# [Exercise aim]
Using only the entries below, output the lines starting at the one containing "이번 순유출은 2024년 상품 출시 이후 최장 기간으로, 이전 최장" and ending at the one containing "KOLEKCJA WIOSENNA", exactly and inclusive of both, omitting the pictures.

__________________________________________________

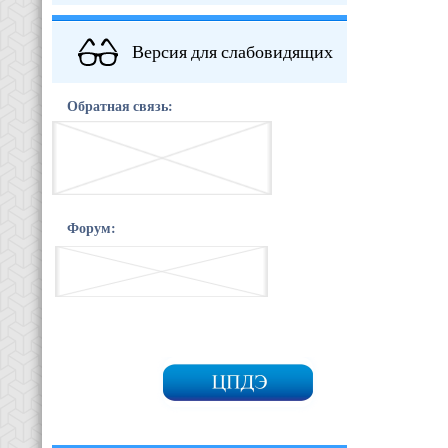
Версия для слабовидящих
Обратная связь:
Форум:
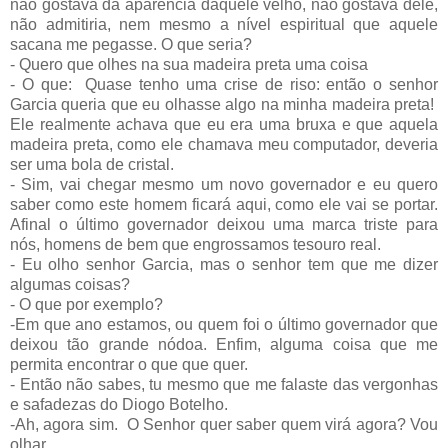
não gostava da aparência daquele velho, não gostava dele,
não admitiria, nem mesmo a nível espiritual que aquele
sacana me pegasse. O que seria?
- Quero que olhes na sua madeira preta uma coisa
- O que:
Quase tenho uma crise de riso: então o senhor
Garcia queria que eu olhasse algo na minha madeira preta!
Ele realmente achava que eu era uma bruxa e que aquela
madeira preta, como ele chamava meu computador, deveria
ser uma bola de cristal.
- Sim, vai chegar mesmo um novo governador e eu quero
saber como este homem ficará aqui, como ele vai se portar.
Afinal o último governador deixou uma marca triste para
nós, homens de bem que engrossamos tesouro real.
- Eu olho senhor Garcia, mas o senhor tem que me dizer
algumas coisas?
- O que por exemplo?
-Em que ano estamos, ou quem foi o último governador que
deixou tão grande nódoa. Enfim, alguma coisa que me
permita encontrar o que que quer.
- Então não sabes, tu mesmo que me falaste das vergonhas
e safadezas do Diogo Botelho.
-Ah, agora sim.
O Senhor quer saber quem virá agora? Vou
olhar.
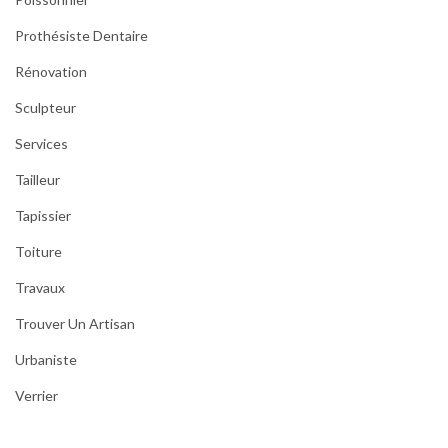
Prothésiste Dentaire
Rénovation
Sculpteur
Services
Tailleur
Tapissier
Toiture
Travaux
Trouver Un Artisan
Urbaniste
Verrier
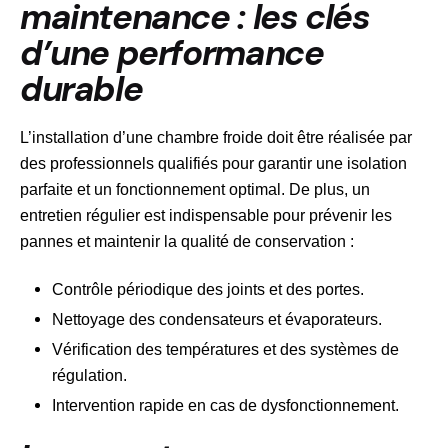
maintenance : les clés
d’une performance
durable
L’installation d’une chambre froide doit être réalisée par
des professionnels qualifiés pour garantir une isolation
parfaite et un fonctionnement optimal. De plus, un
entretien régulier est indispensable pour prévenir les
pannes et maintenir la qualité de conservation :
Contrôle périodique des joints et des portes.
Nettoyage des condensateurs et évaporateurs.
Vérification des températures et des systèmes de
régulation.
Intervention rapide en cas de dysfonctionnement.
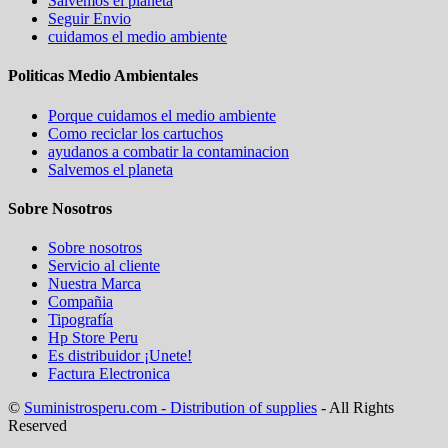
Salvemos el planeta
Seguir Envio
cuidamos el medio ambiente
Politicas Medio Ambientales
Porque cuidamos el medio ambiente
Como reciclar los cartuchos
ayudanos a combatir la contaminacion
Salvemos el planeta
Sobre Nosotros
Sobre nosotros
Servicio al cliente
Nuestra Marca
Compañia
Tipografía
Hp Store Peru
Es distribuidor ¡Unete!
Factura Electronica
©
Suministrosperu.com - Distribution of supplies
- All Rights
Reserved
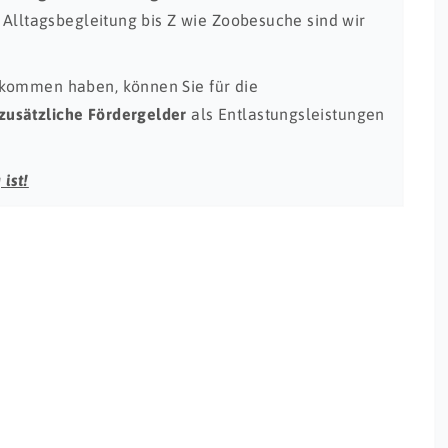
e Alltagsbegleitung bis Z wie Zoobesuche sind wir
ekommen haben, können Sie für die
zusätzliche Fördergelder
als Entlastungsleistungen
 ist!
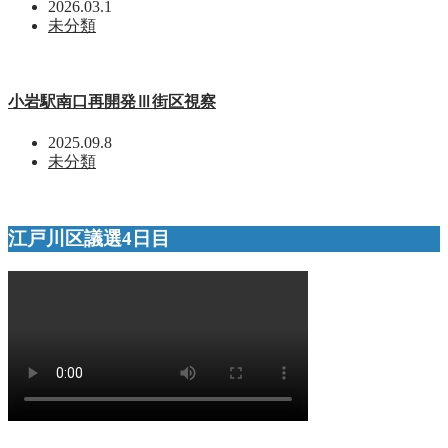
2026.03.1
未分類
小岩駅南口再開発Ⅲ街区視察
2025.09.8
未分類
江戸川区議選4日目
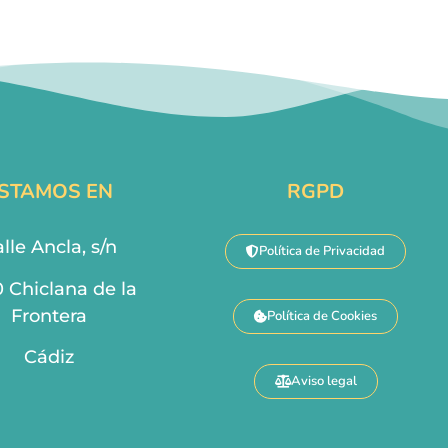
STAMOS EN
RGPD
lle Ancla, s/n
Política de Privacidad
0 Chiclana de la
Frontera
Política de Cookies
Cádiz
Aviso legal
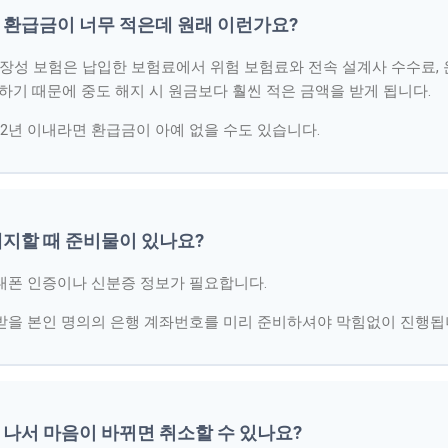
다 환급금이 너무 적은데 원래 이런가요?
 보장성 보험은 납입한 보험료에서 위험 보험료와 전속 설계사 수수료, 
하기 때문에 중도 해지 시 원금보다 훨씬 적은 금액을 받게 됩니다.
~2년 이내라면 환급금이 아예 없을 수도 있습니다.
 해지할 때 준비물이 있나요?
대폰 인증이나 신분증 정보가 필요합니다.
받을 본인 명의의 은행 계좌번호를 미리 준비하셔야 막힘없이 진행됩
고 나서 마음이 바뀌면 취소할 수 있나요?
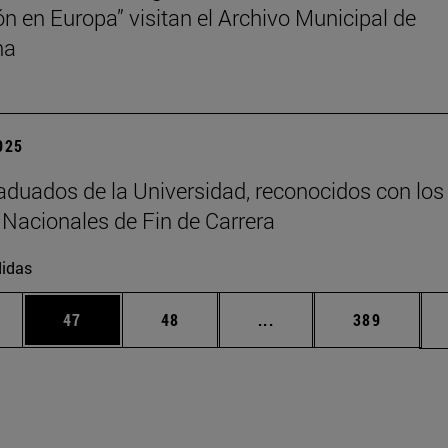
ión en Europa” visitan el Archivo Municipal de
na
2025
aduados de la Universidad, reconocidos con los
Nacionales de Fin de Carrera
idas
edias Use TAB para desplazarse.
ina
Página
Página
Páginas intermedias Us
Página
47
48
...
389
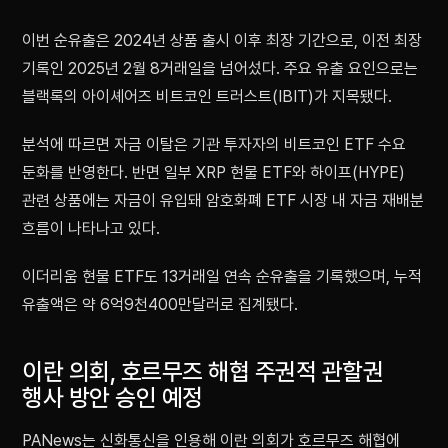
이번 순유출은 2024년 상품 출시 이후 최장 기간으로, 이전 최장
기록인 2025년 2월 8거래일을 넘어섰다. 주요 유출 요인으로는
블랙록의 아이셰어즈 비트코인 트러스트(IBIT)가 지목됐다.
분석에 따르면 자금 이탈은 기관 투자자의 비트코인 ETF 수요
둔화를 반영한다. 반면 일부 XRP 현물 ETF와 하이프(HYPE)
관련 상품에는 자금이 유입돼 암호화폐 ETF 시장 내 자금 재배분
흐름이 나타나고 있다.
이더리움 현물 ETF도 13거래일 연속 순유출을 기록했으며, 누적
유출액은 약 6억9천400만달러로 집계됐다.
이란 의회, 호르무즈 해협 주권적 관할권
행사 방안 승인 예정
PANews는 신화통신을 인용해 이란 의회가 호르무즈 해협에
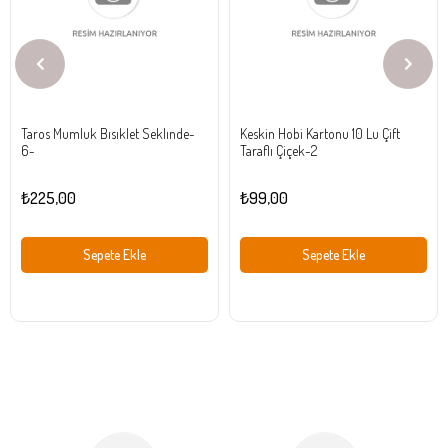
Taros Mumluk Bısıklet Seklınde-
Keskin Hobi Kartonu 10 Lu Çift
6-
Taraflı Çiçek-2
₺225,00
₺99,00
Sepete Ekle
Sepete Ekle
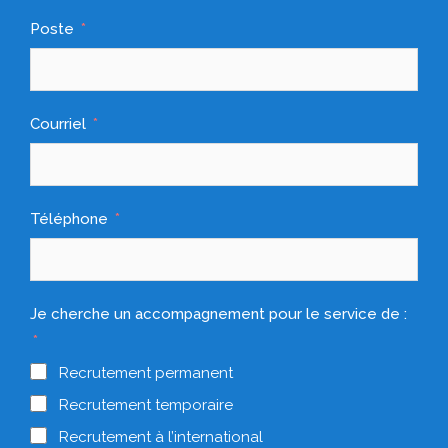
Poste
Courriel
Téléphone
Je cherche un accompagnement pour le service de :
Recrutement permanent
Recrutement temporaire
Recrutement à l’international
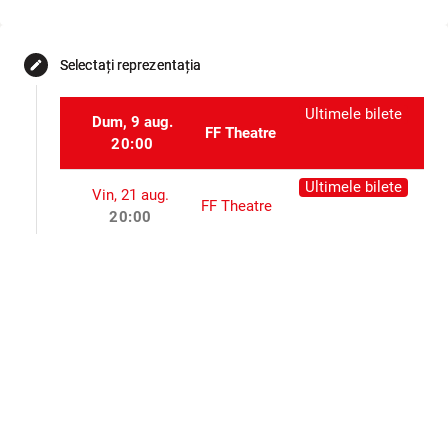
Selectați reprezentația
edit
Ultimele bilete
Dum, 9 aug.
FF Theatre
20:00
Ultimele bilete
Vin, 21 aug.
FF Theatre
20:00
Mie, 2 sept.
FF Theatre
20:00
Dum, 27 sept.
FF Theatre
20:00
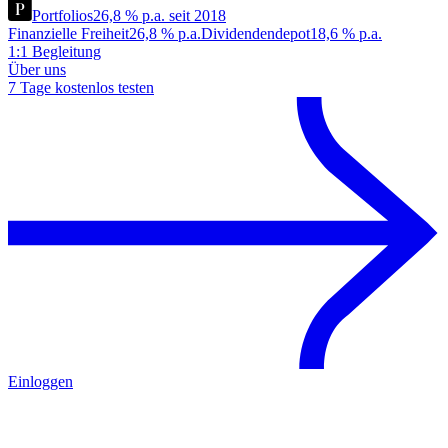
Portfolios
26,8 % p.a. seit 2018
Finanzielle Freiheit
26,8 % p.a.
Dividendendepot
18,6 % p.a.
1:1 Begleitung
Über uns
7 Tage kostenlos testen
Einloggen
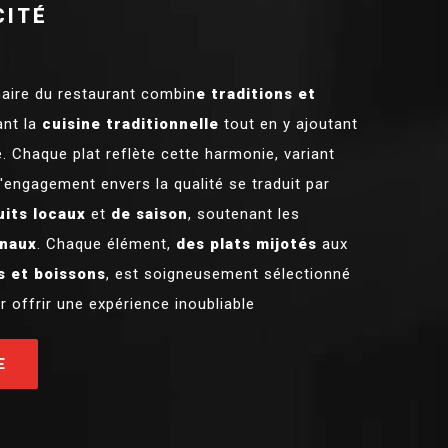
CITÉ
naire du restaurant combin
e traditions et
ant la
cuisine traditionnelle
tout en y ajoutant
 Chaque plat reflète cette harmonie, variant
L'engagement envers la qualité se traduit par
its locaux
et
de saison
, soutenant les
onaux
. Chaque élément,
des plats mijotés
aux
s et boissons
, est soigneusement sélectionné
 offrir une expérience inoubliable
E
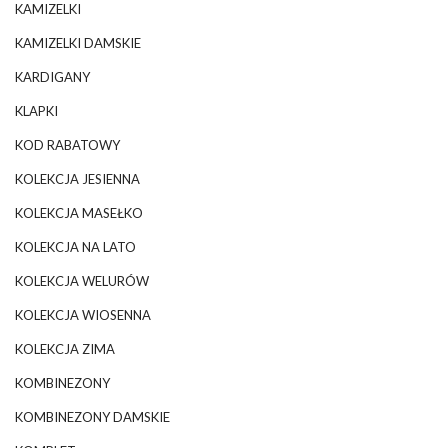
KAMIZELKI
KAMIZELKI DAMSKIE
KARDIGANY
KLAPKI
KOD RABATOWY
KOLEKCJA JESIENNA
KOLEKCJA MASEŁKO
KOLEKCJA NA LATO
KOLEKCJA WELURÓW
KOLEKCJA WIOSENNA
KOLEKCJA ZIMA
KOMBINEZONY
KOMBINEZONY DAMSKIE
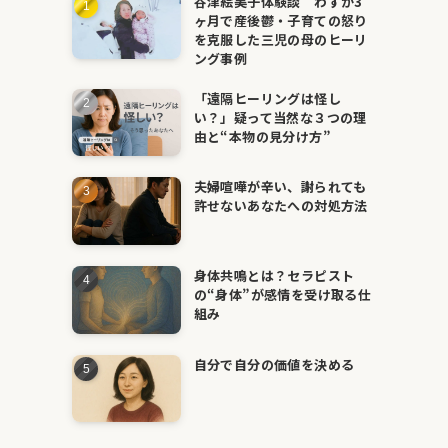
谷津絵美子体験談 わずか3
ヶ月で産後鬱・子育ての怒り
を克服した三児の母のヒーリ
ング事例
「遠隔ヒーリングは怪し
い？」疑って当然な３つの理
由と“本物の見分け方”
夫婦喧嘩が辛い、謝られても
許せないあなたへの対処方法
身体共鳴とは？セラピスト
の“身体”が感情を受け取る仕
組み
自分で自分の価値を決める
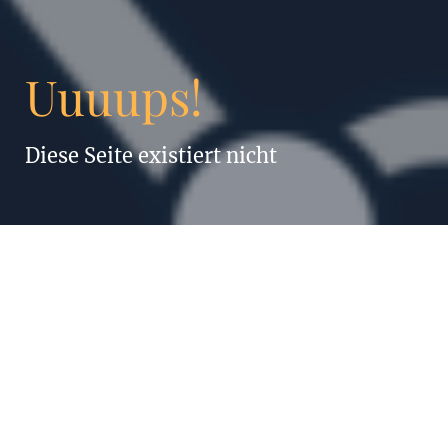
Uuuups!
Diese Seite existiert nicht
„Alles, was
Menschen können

__________________________________________________

# [Result for this task]
이번 순유출은 2024년 상품 출시 이후 최장 기간으로, 이전 최장
기록인 2025년 2월 8거래일을 넘어섰다. 주요 유출 요인으로는
블랙록의 아이셰어즈 비트코인 트러스트(IBIT)가 지목됐다.
분석에 따르면 자금 이탈은 기관 투자자의 비트코인 ETF 수요
둔화를 반영한다. 반면 일부 XRP 현물 ETF와 하이프(HYPE)
관련 상품에는 자금이 유입돼 암호화폐 ETF 시장 내 자금 재배분
흐름이 나타나고 있다.
이더리움 현물 ETF도 13거래일 연속 순유출을 기록했으며, 누적
유출액은 약 6억9천400만달러로 집계됐다.
이란 의회, 호르무즈 해협 주권적 관할권
행사 방안 승인 예정
PANews는 신화통신을 인용해 이란 의회가 호르무즈 해협에
Taros Mumluk Bısıklet Seklınde-
Keskin Hobi Kartonu 10 Lu Çift
6-
Taraflı Çiçek-2
₺225,00
₺99,00
Sepete Ekle
Sepete Ekle
Poste
Courriel
Téléphone
Je cherche un accompagnement pour le service de :
Recrutement permanent
Recrutement temporaire
Recrutement à l’international
Selectați reprezentația
edit
Ultimele bilete
Dum, 9 aug.
FF Theatre
20:00
Ultimele bilete
Vin, 21 aug.
FF Theatre
20:00
Mie, 2 sept.
FF Theatre
20:00
Dum, 27 sept.
FF Theatre
20:00
Portfolios
26,8 % p.a. seit 2018
Finanzielle Freiheit
26,8 % p.a.
Dividendendepot
18,6 % p.a.
1:1 Begleitung
Über uns
7 Tage kostenlos testen
Einloggen
CITÉ
naire du restaurant combin
e traditions et
ant la
cuisine traditionnelle
tout en y ajoutant
 Chaque plat reflète cette harmonie, variant
L'engagement envers la qualité se traduit par
its locaux
et
de saison
, soutenant les
onaux
. Chaque élément,
des plats mijotés
aux
s et boissons
, est soigneusement sélectionné
 offrir une expérience inoubliable
E
KAMIZELKI
KAMIZELKI DAMSKIE
KARDIGANY
KLAPKI
KOD RABATOWY
KOLEKCJA JESIENNA
KOLEKCJA MASEŁKO
KOLEKCJA NA LATO
KOLEKCJA WELURÓW
KOLEKCJA WIOSENNA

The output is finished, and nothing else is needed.